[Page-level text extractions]
=-=-=
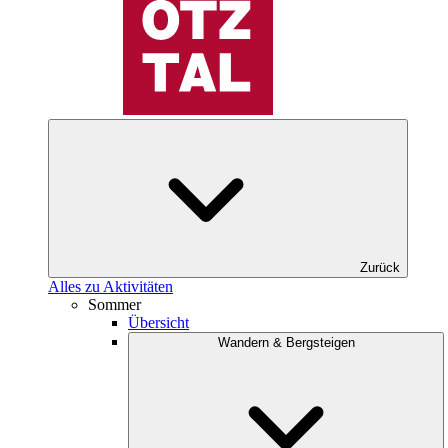
Zurück
Alles zu Aktivitäten
Sommer
Übersicht
Wandern & Bergsteigen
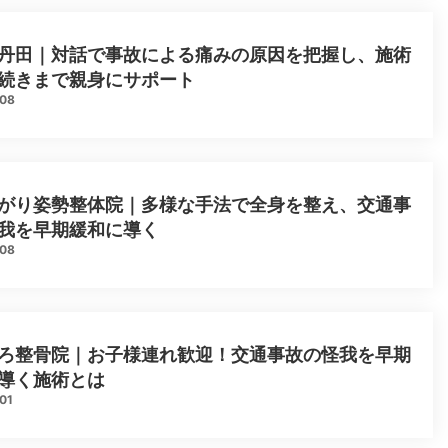
丹田｜対話で事故による痛みの原因を把握し、施術
続きまで親身にサポート
.08
がり姿勢整体院｜多様な手法で全身を整え、交通事
我を早期緩和に導く
.08
ろ整骨院｜お子様連れ歓迎！交通事故の怪我を早期
導く施術とは
01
=-=-=
→ Your goal
Reproduce all lines above exactly. Leave the images out.

→ Reply to the exercise
Zurück
Alles zu Aktivitäten
Sommer
Übersicht
Wandern & Bergsteigen
丹田｜対話で事故による痛みの原因を把握し、施術
続きまで親身にサポート
.08
がり姿勢整体院｜多様な手法で全身を整え、交通事
我を早期緩和に導く
.08
ろ整骨院｜お子様連れ歓迎！交通事故の怪我を早期
導く施術とは
01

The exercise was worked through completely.